Control Flow/Data Flow metric values behave similar to the number of statements when switches are changed, but the values are proportionally larger. The pp-gl combination is again showing the lowest values, with pp-lo about 20% higher, ht-gl about 40% higher, and ht-lo about 55%. CFDF is more sensitive to the HEAD/TAIL variation since it introduces more list operations.

Size metric (of the abstract syntax tree) always has the best results on all of the samples for the variation pp-gl-sp, as shown in Table 4. Next up is pp-gl-ar, which is on average 8% worse (± 2.5 percentage points). As was the case with the previous two metrics, there are groups based on the first two switches follow it, but the diferences between them are bigger. In short, pp-lo is about 30% worse, ht-gl 50–60%, ht-lo-sp 77% and ht-lo-ar 85%. The diferences are more pronounced since there are more generated nodes in the AST that earlier metrics would ignore.
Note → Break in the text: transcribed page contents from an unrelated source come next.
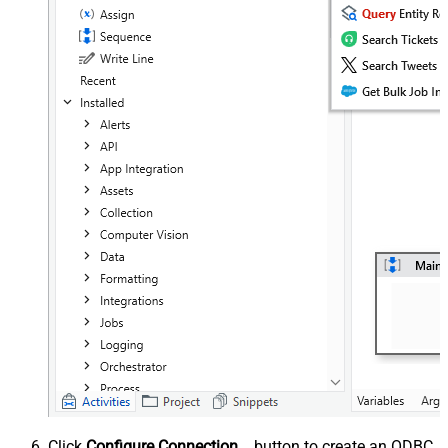
Click
Configure Connection...
button to create an ODBC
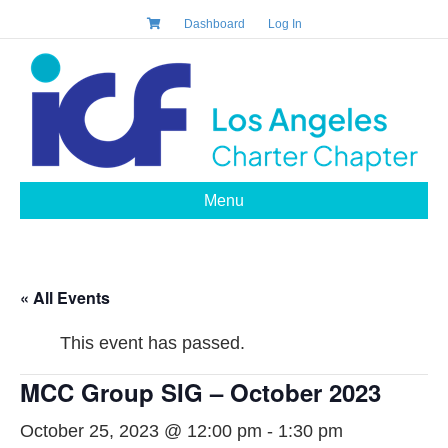
Dashboard
Log In
Menu
« All Events
This event has passed.
MCC Group SIG – October 2023
October 25, 2023 @ 12:00 pm
-
1:30 pm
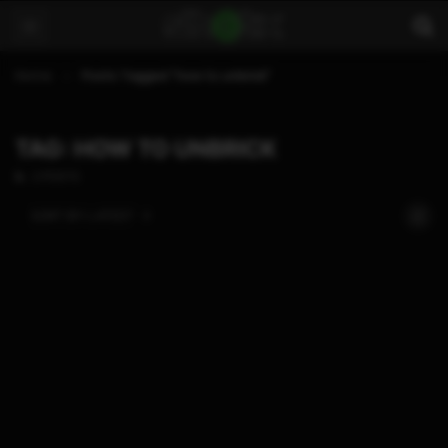
Home
Posts Tagged "how to unbrick"
TAG: HOW TO UNBRICK
2 POSTS
SORT BY:
LATEST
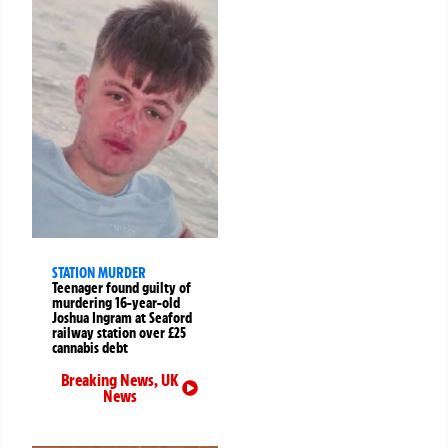
STATION MURDER
Teenager found guilty of
murdering 16-year-old
Joshua Ingram at Seaford
railway station over £25
cannabis debt
Breaking News
,
UK
News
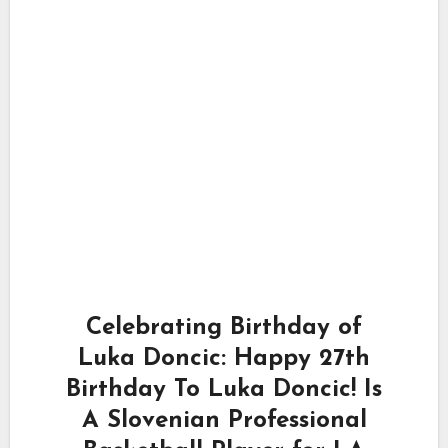
Celebrating Birthday of
Luka Doncic: Happy 27th
Birthday To Luka Doncic! Is
A Slovenian Professional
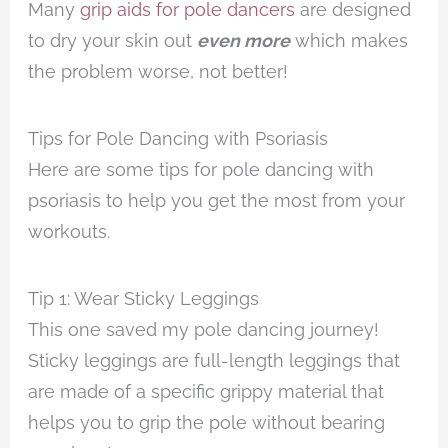
Many
grip aids for pole dancers
are designed
to dry your skin out
even more
which makes
the problem worse, not better!
Tips for Pole Dancing with Psoriasis
Here are some tips for pole dancing with
psoriasis to help you get the most from your
workouts.
Tip 1: Wear Sticky Leggings
This one saved my pole dancing journey!
Sticky leggings are full-length leggings that
are made of a specific grippy material that
helps you to grip the pole without bearing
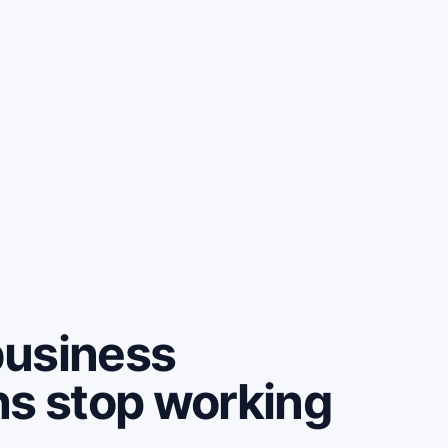
business
ns stop working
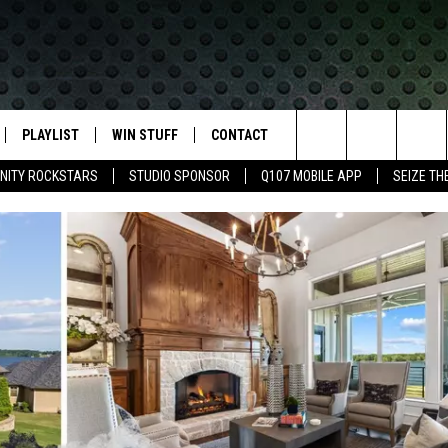
PLAYLIST
WIN STUFF
CONTACT
LASSIC ROCK
Search
NITY ROCKSTARS
STUDIO SPONSOR
Q107 MOBILE APP
SEIZE TH
IVE
RECENTLY PLAYED
CONTESTS
HELP & CONTACT INFO
The
APP
JOIN NOW!
SEND FEEDBACK
Site
VIP SUPPORT
ADVERTISE
CONTEST RULES
EMPLOYMENT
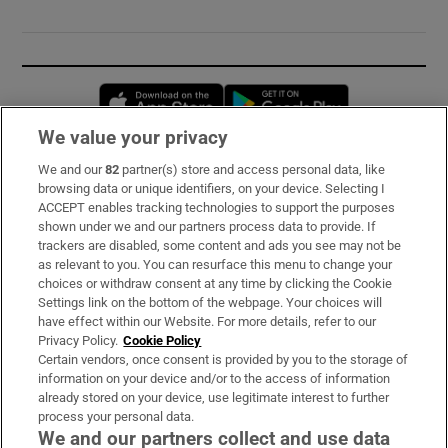
Opens in new window
Opens in new 
We value your privacy
We and our
82
partner(s) store and access personal data, like
Subscribe
browsing data or unique identifiers, on your device. Selecting I
ACCEPT enables tracking technologies to support the purposes
Support
shown under we and our partners process data to provide. If
trackers are disabled, some content and ads you see may not be
About Us
as relevant to you. You can resurface this menu to change your
choices or withdraw consent at any time by clicking the Cookie
Irish Times Products & Services
Settings link on the bottom of the webpage. Your choices will
have effect within our Website. For more details, refer to our
Privacy Policy.
Cookie Policy
OUR PARTNERS:
Certain vendors, once consent is provided by you to the storage of
information on your device and/or to the access of information
already stored on your device, use legitimate interest to further
process your personal data.
We and our partners collect and use data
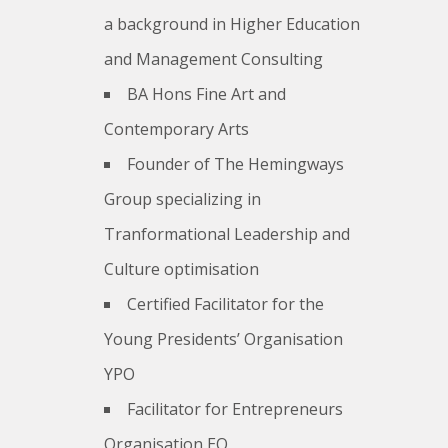
a background in Higher Education
and Management Consulting
BA Hons Fine Art and
Contemporary Arts
Founder of The Hemingways
Group specializing in
Tranformational Leadership and
Culture optimisation
Certified Facilitator for the
Young Presidents’ Organisation
YPO
Facilitator for Entrepreneurs
Organisation EO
Structure metric values are very similar to the size metric (usually a few percentage points higher), and just like there all of the samples have their best results with pp-gl-sp combination (Table 5). Similarities are due to this metric being a weighted sum of the components of the program, and higher weights are mostly correlated with more nodes in the abstract syntax tree.

Overall each of the switches shows diferences in results for the metrics. The highest diference in values is shown with the ht/pp switch, followed by the gl/lo. The sp/ar also shows diferences, but sometimes they are not very significant. The combination of pp-gl-sp proviedes the lowest values for most metrics, usually closely followed or sometimes beaten by the pp-gl-ar variant. On the other hand, the metrics will not always correlate with readability, as should be expected. For instance, although the lo variants usually have worse numeric results, in most cases it is easier to understand a program that has defined local variables. More importantly, since these translations are meant to be automatically transformed in the next step, it is more important how these switches will influence that process and the transformed end results.

3.3. Influence of Switches on the Final Results

This section will focus on comparing the influence of the translation switches on the final outputs of the automated transformation process. Part of the process was automated using GNU Parallel [12]. All of these variations of translations came from the same bytecode, so the comparison can focus on the sizes of the final programs and therefore discover which versions of the programs lead to the best end results for which metric. The percentage improvements that the automated transformation made are not as relevant for this, since the start points were diferent, but will be shown in a later section.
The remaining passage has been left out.